We took him to the coast, as he had never been there before - in 20 degree weather. It was FREEZING but beautiful. We fed the seagulls, and one POOPED on my head! That's a first! It felt like someone threw a rock at my skull! Both boys were quite the gentlemen as they proceeded to double over laughing hysterically before Kev would wipe it out of my hair for me! Good times! :0)

And now we are in the throes of support raising. It's been a slow start, but I do love getting together with people that we know and love and just hanging with each other for a few hours, sharing food and our hearts with them. It's been really nice reconnecting and building our team. There's always some wonderful encouragement right when we need it!

I'm off to scrapbook for the weekend with some friends, and I CAN'T WAIT! It has been well over a year since I even touched a photo. I have grand plans for what I hope to accomplish - 1,400 pics give or take. We shall see. We shall see.

And today, we are just hanging home - two boys with colds and their Mommy. A slow, lazy day of making bread, reading Little House on the Prairie, watching an occasional show, and maybe some painting...maybe even a baby to snuggle if friends want to enter the germ house!

Happy Wednesday!

Been Awhile.....

I just realized that I have been off the radar for quite some time now. I seem to go through phases of posting daily and sometimes multiple times daily...to people wondering if I've died because of the length of time that goes between posting!

I haven't purposefully become a hermit. I think that's just how I get sometimes when my life feels a little bit out of control and when there is so much change going on that I don't quite know how to process it all. I am quite a creature of habit, and I love when my life has a somewhat predictable routine. I talk big about "bringing on the change," but when it actually happens, it throws me for a loop until I can find a rhythm again.

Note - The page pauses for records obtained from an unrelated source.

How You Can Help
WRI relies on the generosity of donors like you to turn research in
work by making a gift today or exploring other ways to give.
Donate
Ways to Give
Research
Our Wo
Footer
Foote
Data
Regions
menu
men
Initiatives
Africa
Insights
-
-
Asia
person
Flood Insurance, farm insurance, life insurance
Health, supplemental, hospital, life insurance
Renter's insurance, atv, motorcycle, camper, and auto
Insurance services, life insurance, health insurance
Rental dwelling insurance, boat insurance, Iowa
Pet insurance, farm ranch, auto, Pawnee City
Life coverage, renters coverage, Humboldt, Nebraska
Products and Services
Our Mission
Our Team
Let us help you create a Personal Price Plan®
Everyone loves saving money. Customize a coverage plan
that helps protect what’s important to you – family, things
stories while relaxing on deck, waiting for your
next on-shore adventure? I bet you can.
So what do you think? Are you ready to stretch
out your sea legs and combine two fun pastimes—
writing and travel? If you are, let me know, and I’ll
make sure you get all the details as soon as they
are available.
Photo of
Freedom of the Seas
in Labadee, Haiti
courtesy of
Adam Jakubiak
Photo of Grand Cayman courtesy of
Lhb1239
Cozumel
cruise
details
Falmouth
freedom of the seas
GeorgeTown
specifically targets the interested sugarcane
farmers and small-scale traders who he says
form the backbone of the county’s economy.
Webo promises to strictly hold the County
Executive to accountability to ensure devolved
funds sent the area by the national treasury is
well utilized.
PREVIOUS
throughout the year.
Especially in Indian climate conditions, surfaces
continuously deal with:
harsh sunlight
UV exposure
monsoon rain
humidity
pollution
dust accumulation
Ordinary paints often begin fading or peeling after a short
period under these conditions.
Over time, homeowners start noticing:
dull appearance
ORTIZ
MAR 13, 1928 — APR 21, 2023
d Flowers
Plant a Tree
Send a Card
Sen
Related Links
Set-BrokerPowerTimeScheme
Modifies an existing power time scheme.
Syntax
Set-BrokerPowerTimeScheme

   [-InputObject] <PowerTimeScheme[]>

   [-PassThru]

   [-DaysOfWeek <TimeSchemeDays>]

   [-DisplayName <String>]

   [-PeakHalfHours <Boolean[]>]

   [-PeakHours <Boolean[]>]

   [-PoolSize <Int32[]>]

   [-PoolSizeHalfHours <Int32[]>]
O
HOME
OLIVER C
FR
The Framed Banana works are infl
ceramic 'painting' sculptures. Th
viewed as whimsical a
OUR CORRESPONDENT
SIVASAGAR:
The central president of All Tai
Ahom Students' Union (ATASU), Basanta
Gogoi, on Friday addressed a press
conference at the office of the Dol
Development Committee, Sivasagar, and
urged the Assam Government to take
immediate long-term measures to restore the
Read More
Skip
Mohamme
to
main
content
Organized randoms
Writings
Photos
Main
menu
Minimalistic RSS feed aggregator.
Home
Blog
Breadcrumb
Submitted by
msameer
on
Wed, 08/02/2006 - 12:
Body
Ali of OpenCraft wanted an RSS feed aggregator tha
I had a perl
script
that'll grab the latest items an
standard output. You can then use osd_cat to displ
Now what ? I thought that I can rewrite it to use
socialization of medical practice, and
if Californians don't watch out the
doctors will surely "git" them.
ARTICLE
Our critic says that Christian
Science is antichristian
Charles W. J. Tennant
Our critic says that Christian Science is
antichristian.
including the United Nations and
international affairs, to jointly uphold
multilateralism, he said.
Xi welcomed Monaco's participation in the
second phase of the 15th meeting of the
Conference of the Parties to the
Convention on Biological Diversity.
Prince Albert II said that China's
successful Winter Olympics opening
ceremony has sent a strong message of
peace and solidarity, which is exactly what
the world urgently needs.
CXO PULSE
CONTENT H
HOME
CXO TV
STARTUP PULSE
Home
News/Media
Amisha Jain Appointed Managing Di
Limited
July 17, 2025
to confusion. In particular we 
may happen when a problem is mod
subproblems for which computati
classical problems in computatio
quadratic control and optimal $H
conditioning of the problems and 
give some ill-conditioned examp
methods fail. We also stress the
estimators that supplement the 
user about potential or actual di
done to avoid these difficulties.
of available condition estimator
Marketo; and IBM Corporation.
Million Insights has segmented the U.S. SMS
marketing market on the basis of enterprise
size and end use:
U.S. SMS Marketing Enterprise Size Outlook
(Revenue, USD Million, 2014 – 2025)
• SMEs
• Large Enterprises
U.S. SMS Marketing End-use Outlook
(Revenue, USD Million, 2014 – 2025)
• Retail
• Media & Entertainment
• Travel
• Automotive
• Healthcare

Needless to say, there's pretty much nothing about our lives right now that looks like it did a few weeks ago. Well - that's not true. Kev is still leading worship at our church, and things are going really well there. AND - a huge blessing to us is that our landlord has guaranteed us another year here with our rent staying the same if Kev helps out a few hours a week marketing the hotel. So, those things are steady and stable. Two huge things for which I am thankful.

Pretty much everything else though.......whew! The winds of change are upon us. And it's good - it's all very good. It's just a lot to wrap my brain around. Whenever our family goes through a season of change - which seems to happen a lot with us - I always find myself really thoughtful as we process through all of the new.

It is during these somewhat stressful times of change that the Lord reminds me afresh and anew of my great need for Him, of the necessity of making time, and of the need to be still amidst the crazyness to hear His still small voice calling me and wooing me back to Him. He knows my heart. He knows what needs to be done. He knows what I need, and he knows the needs of my family.

He promises me just what I need for today. The light He provides for my path is just enough to see ahead for the next couple of steps. That is enough.

"He shall feed His flock like a shepherd: he shall gather the lambs with His arm, and carry them in his bosom, and He shall gently lead those that are with young." - Isaiah 40:11.

Making Time

Came across a poem yesterday that I love. So good for me.....this mother who struggles with always wanting to accomplish things, who has a hard time just sitting and "being;" yet, who so desperately doesn't want to have any regrets.

* * * * * * *

Time is of the Essence

Now is the time to get things done,
wade in the water,
sit in the sun,
squish my toes
in the mud by the door,
explore the world in a boy just four.

Now is the time to study books,
flowers,
snails,
how a cloud looks;
to ponder "up,"
where God sleeps at nights,
why mosquitoes take such big bites.

Later there'll be time
to sew and clean,
paint the hall
that soft new green,
to make new drapes,
refinish the floor -
Later on....when he's not just four.